## Task prompt
Lines holding the string "které": copy each one from the listing below.

## The data
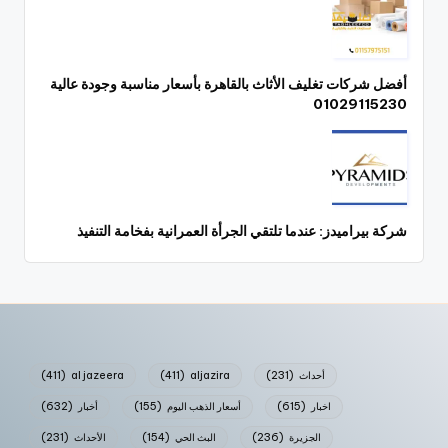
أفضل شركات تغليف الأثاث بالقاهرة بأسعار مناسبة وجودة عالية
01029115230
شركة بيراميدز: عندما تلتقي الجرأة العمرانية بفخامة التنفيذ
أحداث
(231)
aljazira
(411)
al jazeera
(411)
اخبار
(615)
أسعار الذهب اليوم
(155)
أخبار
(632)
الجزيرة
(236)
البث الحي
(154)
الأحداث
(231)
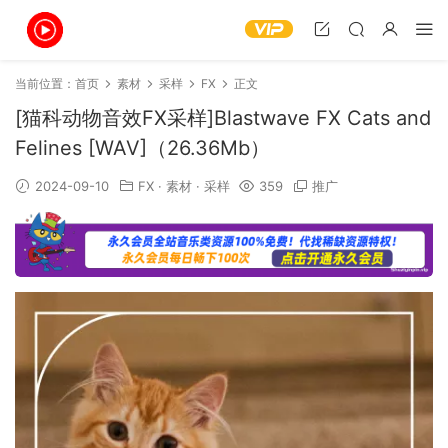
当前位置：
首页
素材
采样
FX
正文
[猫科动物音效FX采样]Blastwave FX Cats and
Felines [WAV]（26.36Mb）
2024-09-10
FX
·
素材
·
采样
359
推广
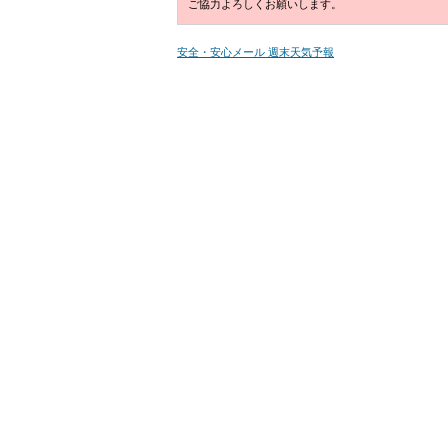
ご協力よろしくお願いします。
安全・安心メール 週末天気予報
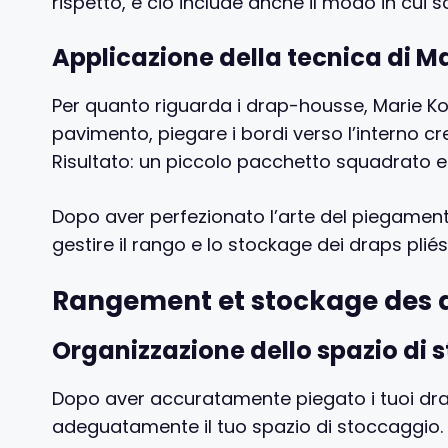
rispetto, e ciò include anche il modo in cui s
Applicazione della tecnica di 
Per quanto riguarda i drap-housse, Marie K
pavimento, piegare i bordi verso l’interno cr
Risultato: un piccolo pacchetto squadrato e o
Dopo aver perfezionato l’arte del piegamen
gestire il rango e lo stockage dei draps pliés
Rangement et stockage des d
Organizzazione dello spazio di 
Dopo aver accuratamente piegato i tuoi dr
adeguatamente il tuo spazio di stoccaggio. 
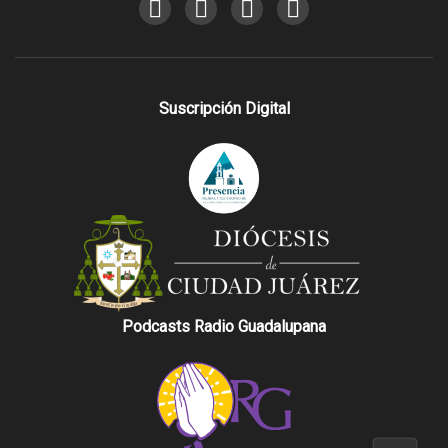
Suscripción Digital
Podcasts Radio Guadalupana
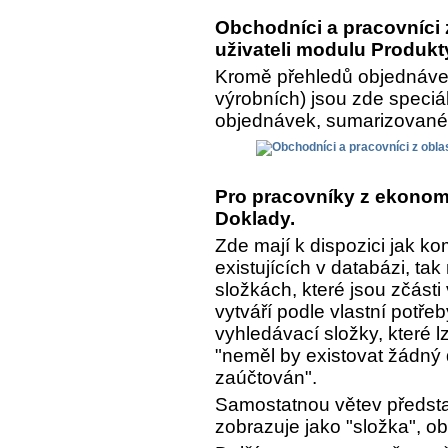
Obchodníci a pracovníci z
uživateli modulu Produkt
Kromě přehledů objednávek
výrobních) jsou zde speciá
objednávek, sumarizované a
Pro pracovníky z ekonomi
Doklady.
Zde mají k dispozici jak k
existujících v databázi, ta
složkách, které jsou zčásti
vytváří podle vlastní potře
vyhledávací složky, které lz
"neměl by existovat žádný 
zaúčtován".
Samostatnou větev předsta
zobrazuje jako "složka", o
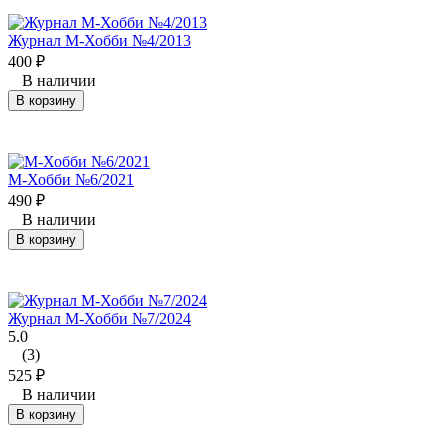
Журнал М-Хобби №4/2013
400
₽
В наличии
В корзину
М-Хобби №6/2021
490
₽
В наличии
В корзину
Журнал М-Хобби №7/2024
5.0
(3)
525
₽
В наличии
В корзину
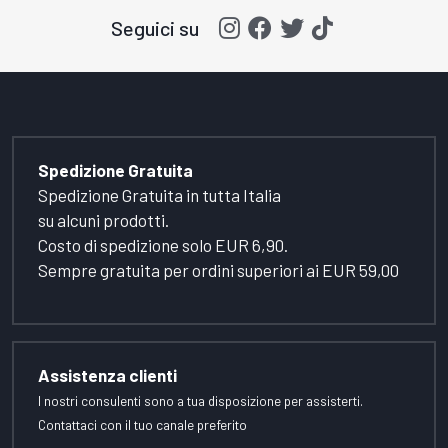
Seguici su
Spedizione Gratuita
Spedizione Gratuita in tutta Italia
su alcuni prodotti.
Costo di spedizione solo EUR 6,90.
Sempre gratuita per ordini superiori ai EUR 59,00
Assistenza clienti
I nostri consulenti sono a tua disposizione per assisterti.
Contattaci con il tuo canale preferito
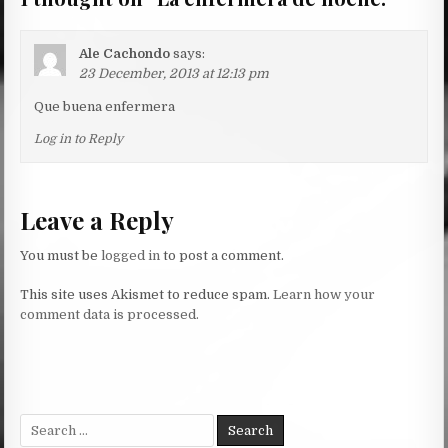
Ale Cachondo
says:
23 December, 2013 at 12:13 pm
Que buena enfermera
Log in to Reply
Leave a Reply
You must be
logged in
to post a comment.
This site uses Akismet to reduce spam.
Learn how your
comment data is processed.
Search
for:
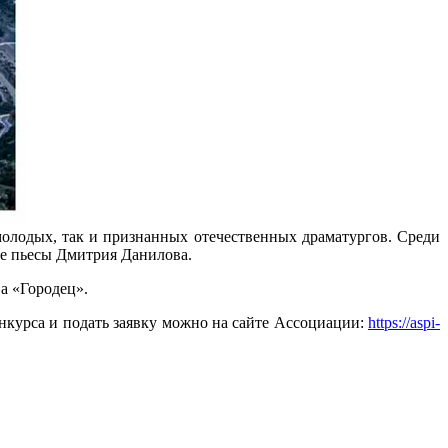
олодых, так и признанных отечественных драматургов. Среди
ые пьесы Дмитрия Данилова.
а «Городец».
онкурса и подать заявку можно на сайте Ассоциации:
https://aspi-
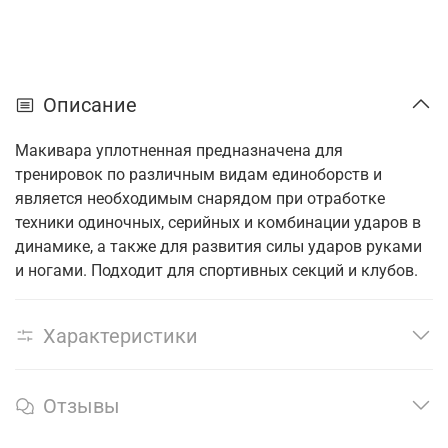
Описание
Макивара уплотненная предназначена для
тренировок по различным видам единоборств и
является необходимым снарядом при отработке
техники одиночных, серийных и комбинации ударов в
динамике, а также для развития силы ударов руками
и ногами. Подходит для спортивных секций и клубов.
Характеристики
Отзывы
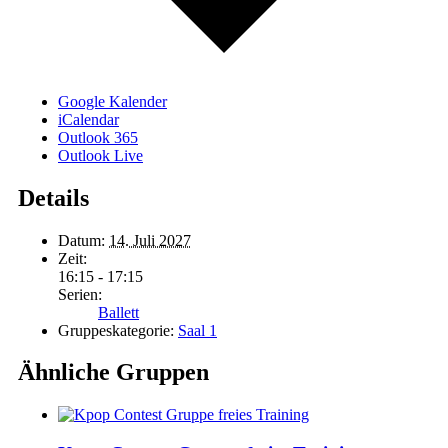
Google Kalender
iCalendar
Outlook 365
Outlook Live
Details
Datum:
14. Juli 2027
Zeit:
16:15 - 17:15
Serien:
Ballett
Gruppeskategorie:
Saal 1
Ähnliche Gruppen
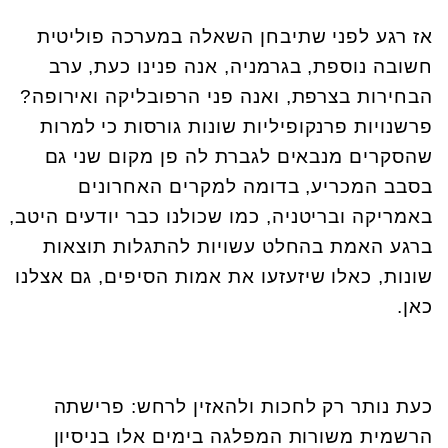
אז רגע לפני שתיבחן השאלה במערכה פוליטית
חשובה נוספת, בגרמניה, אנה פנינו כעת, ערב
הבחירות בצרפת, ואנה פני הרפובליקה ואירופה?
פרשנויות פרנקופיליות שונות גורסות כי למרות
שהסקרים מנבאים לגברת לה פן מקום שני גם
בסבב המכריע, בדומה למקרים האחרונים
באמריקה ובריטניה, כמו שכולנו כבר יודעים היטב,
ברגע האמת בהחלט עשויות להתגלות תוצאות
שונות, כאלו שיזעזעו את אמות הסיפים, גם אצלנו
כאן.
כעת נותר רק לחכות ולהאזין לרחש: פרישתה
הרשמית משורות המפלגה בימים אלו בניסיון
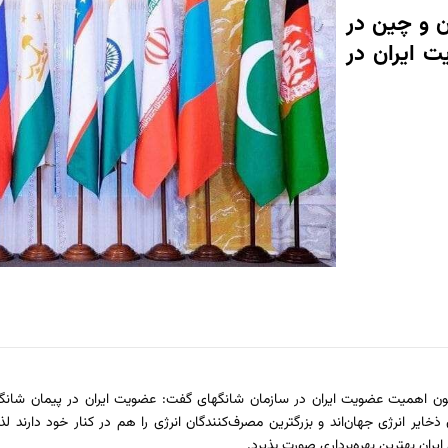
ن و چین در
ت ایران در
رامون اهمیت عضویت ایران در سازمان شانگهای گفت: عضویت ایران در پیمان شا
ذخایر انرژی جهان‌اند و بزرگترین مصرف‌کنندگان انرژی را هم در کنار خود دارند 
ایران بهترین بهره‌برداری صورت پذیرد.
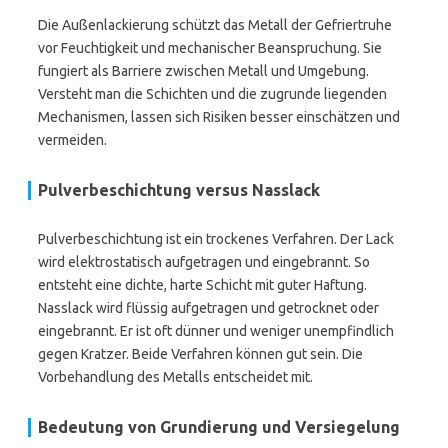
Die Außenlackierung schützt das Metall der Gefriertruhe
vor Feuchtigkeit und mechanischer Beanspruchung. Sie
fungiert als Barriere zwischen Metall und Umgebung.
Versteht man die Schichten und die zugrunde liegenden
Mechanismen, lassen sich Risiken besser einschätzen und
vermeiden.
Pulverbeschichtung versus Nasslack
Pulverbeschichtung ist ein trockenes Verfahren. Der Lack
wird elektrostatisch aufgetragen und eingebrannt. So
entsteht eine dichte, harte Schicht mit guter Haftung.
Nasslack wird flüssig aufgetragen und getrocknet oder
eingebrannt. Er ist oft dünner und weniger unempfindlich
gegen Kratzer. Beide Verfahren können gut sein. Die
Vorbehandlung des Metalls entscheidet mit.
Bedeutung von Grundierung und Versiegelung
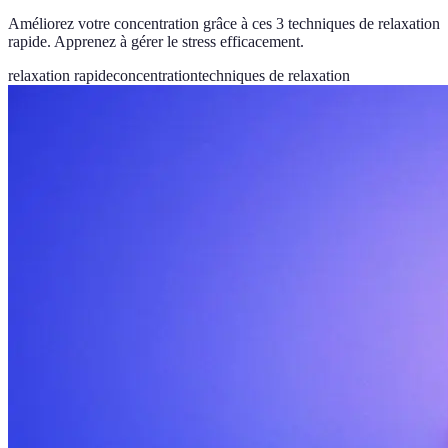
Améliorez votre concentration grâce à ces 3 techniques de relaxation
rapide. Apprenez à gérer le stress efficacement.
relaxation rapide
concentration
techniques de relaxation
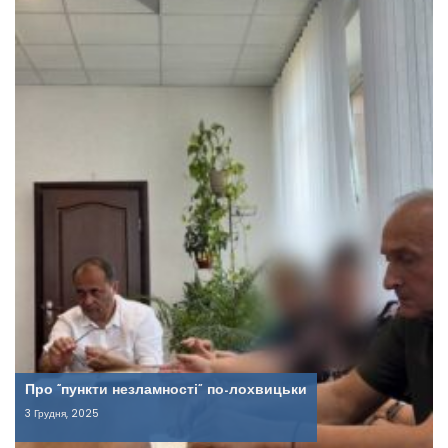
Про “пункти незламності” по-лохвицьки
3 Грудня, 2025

## Exercise answer
složkách, které jsou zčásti
vyhledávací složky, které lz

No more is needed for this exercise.